+++ Data shown

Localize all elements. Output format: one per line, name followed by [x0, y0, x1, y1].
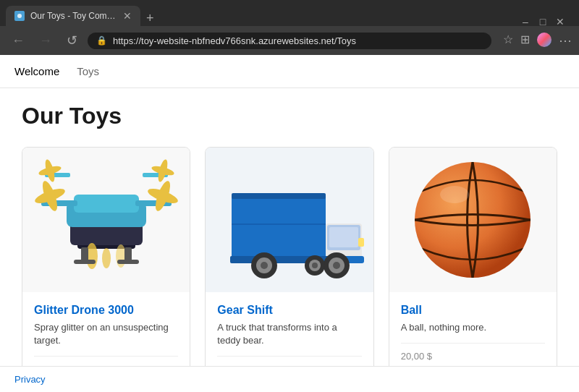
address-bar: ← → ↺ 🔒 https://toy-website-nbfnedv766sn…	[0, 26, 579, 55]
forward-button[interactable]: →	[35, 30, 56, 51]
drone-card-body: Glitter Drone 3000 Spray glitter on an u…	[22, 292, 190, 366]
svg-rect-25	[232, 195, 326, 260]
toolbar-icons: ☆ ⊞ ⋯	[503, 33, 572, 48]
ball-desc: A ball, nothing more.	[401, 321, 545, 334]
privacy-link[interactable]: Privacy	[14, 374, 46, 385]
collection-icon[interactable]: ⊞	[520, 33, 530, 48]
truck-card-body: Gear Shift A truck that transforms into …	[206, 292, 373, 366]
ball-name: Ball	[401, 304, 545, 317]
toy-card-drone: Glitter Drone 3000 Spray glitter on an u…	[22, 147, 190, 366]
drone-image	[22, 148, 190, 292]
menu-icon[interactable]: ⋯	[559, 33, 572, 48]
truck-name: Gear Shift	[217, 304, 361, 317]
svg-rect-29	[329, 227, 358, 247]
svg-rect-41	[232, 223, 326, 225]
tab-bar: Our Toys - Toy Company ✕ + – □ ✕	[0, 0, 579, 26]
svg-rect-23	[74, 260, 96, 264]
window-close-button[interactable]: ✕	[556, 17, 565, 26]
svg-rect-42	[358, 238, 364, 247]
toy-card-ball: Ball A ball, nothing more. 20,00 $	[389, 147, 557, 366]
new-tab-button[interactable]: +	[146, 11, 154, 26]
browser-tab[interactable]: Our Toys - Toy Company ✕	[6, 6, 140, 26]
toy-card-truck: Gear Shift A truck that transforms into …	[205, 147, 373, 366]
tab-favicon	[14, 11, 25, 21]
svg-point-40	[312, 263, 318, 268]
drone-desc: Spray glitter on an unsuspecting target.	[34, 321, 178, 347]
refresh-button[interactable]: ↺	[62, 30, 82, 51]
svg-rect-5	[74, 195, 139, 213]
window-controls: – □ ✕	[512, 17, 573, 26]
truck-price: 100,00 $	[217, 356, 361, 366]
drone-svg	[27, 151, 186, 289]
back-button[interactable]: ←	[7, 30, 29, 51]
svg-point-34	[261, 262, 268, 269]
svg-point-45	[440, 186, 469, 203]
lock-icon: 🔒	[96, 35, 107, 46]
drone-price: 350,00 $	[34, 356, 178, 366]
ball-price: 20,00 $	[401, 343, 545, 362]
site-nav: Welcome Toys	[0, 55, 579, 88]
svg-rect-24	[117, 260, 139, 264]
truck-image	[206, 148, 373, 292]
url-input[interactable]: 🔒 https://toy-website-nbfnedv766snk.azur…	[88, 33, 491, 49]
nav-welcome[interactable]: Welcome	[14, 56, 68, 86]
main-content: Our Toys	[0, 88, 579, 366]
tab-title: Our Toys - Toy Company	[30, 11, 117, 21]
ball-card-body: Ball A ball, nothing more. 20,00 $	[389, 292, 557, 366]
svg-point-20	[116, 244, 126, 268]
nav-toys[interactable]: Toys	[68, 56, 108, 86]
browser-chrome: Our Toys - Toy Company ✕ + – □ ✕ ← → ↺ 🔒…	[0, 0, 579, 55]
toys-grid: Glitter Drone 3000 Spray glitter on an u…	[22, 147, 557, 366]
page-title: Our Toys	[22, 103, 557, 129]
window-minimize-button[interactable]: –	[521, 17, 530, 26]
site-footer: Privacy	[0, 366, 579, 391]
ball-svg	[407, 155, 538, 285]
truck-svg	[210, 151, 369, 289]
window-maximize-button[interactable]: □	[538, 17, 547, 26]
ball-image	[389, 148, 557, 292]
svg-point-19	[102, 248, 111, 268]
truck-desc: A truck that transforms into a teddy bea…	[217, 321, 361, 347]
tab-close-button[interactable]: ✕	[123, 10, 132, 22]
user-avatar[interactable]	[537, 33, 551, 47]
svg-point-37	[333, 262, 340, 269]
profile-icon[interactable]	[537, 33, 551, 48]
svg-point-1	[17, 14, 22, 18]
url-text: https://toy-website-nbfnedv766snk.azurew…	[113, 35, 483, 46]
svg-rect-26	[232, 193, 326, 199]
drone-name: Glitter Drone 3000	[34, 304, 178, 317]
star-icon[interactable]: ☆	[503, 33, 513, 48]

++++++

Assignment:
What lines in the data above contain the word "ball"? Copy them all.

The answer:
ball-desc: A ball, nothing more.	[401, 321, 545, 334]
ball-name: Ball	[401, 304, 545, 317]
toy-card-ball: Ball A ball, nothing more. 20,00 $	[389, 147, 557, 366]
ball-price: 20,00 $	[401, 343, 545, 362]
ball-card-body: Ball A ball, nothing more. 20,00 $	[389, 292, 557, 366]
ball-svg	[407, 155, 538, 285]
ball-image	[389, 148, 557, 292]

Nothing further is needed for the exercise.